[Exercise directions] Below are the records; give again exactly the line with "sau mai mult.", the line with "cea mai importantă", and each line that lies between them, and nothing besides.

-- Source records follows --

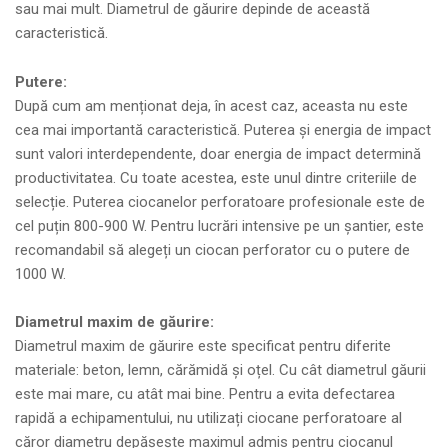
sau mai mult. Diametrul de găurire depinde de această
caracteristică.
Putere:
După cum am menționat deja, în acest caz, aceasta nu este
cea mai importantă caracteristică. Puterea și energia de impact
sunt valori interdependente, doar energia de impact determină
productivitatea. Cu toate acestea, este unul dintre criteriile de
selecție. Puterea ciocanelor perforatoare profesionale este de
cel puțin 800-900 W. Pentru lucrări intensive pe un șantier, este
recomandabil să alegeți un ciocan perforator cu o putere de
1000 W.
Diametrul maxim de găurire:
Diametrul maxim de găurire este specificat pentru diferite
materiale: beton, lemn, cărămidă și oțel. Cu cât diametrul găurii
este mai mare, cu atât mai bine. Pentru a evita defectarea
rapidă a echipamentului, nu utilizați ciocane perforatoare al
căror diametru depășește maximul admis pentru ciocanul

-- Source records concluded --
-- Source records follows --

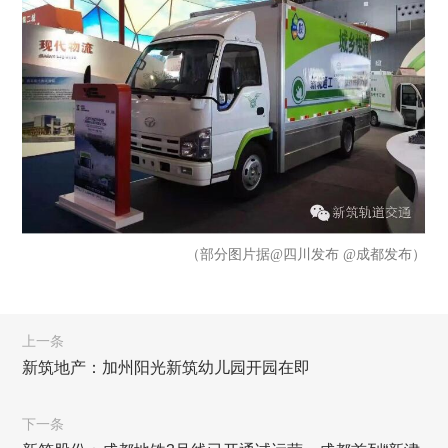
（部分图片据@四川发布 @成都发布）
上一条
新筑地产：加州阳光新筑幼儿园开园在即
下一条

-- Source records concluded --

[Response below]
sau mai mult. Diametrul de găurire depinde de această
caracteristică.
Putere:
După cum am menționat deja, în acest caz, aceasta nu este
cea mai importantă caracteristică. Puterea și energia de impact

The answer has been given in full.